Using FFMPEG's Scene Detection To Generate A Visual Shot Summary Of Television News

The first step in breaking a television news broadcast down into "stories" is to segment it into distinct visual "scenes". A scene change can represent switching between different clips, a transfer from the studio to a field reporter or simply a different camera angle. While a newsreader might discuss multiple stories in a row, the nature of modern television news production means that there will typically be a transition between stories of either a shift to a field reporter/guest, prerecorded footage or simply a camera angle change in the studio, meaning that if we can segment a broadcast into scenes we have a set of critical building blocks for story segmentation. Moreover, even within a single story, the rate at which imagery changes on television news can offer powerful cues to visual framing, while being able to collapse a broadcast by scenes enables rapid visual summaries.

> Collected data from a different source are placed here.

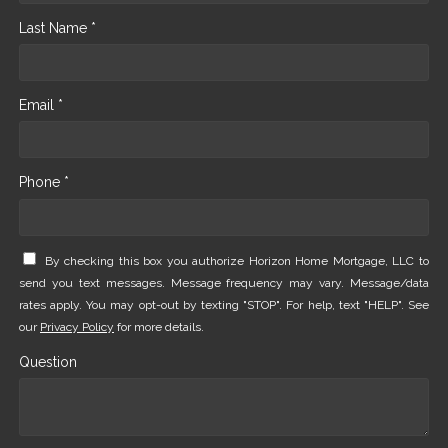
Last Name *
Email *
Phone *
By checking this box you authorize Horizon Home Mortgage, LLC to
send you text messages. Message frequency may vary. Message/data
rates apply. You may opt-out by texting "STOP". For help, text "HELP". See
our
Privacy Policy
for more details.
Question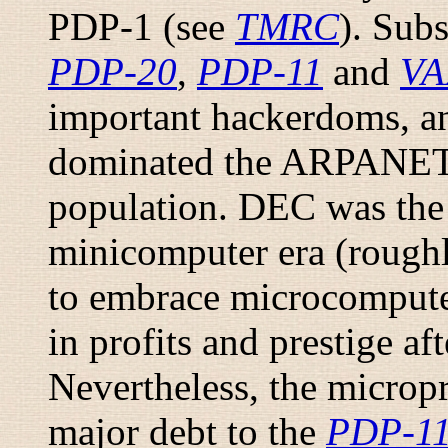
PDP-1 (see
TMRC
). Sub
PDP-20
,
PDP-11
and
VA
important hackerdoms, 
dominated the ARPANET 
population. DEC was the 
minicomputer era (roughly
to embrace microcomputer
in profits and prestige af
Nevertheless, the micropr
major debt to the
PDP-1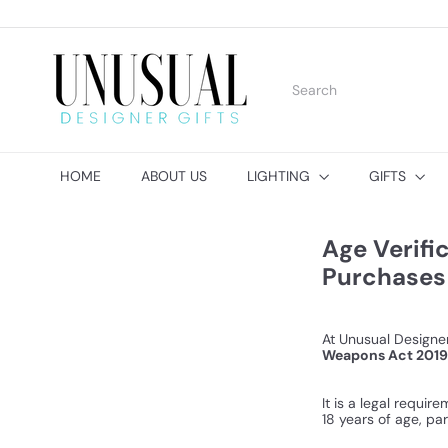
Skip
to
content
U
n
Search
u
s
u
a
l
HOME
ABOUT US
LIGHTING
GIFTS
D
e
s
i
Age Verifi
g
Purchases
n
e
r
G
At Unusual Designer
i
Weapons Act 2019
f
t
It is a legal requi
s
18 years of age, par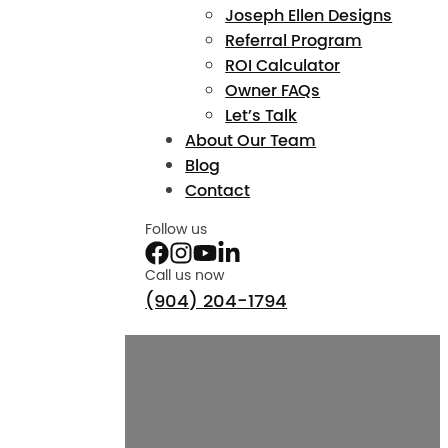
Joseph Ellen Designs
Referral Program
ROI Calculator
Owner FAQs
Let’s Talk
About Our Team
Blog
Contact
Follow us
Call us now
(904) 204-1794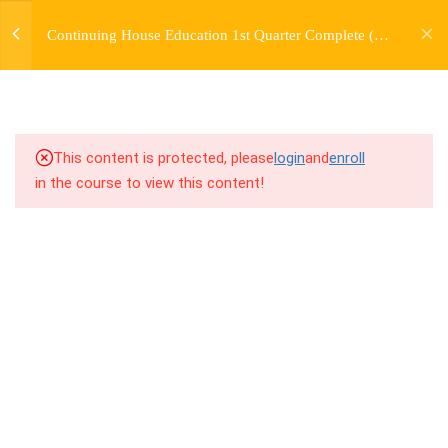
jardysantiago@gmail.com
TRANSITIONS +
Continuing House Education 1st Quarter Complete (12
Login
GROUPING
Weeks)
Copyright 2018. Jardy Santiago. All Rights Reserved
5
WEEK 6. MOVE +
TRANSITION +
COMBINATION
This content is protected, please
login
and
enroll
in the course to view this content!
5
WEEK 7. MOVE + COMBOS
+ FLOORWORK COMBO
5
WEEK 8. MOVE + 2
COMBOS
5
WEEK 9. MOVE + 3
COMBOS
10.1
9.1 Warm Up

The widely used open source "ffmpeg" utility offers two different methods for breaking videos into scenes and even offers the ability to create a mosaic of the first frame of each scene, all in a single command! (Note that Debian users might need to compile a modern ffmpeg from source or use a precompiled binary).

Lets see how the two approaches fare on the Dec. 17, 2020 3AM PST episode of CNN's New Day With Alisyn Camerota and John Berman.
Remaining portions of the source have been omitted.